• Aim of the task
Output each entry verbatim. Leave the images out.

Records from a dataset
+ + + + +

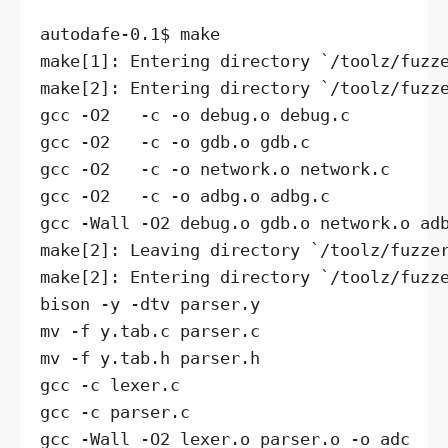
autodafe-0.1$ make

make[1]: Entering directory `/toolz/fuzze
make[2]: Entering directory `/toolz/fuzze
gcc -O2   -c -o debug.o debug.c

gcc -O2   -c -o gdb.o gdb.c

+ + + + +

• Final answer
autodafe-0.1$ make

make[1]: Entering directory `/toolz/fuzze
make[2]: Entering directory `/toolz/fuzze
gcc -O2   -c -o debug.o debug.c

gcc -O2   -c -o gdb.o gdb.c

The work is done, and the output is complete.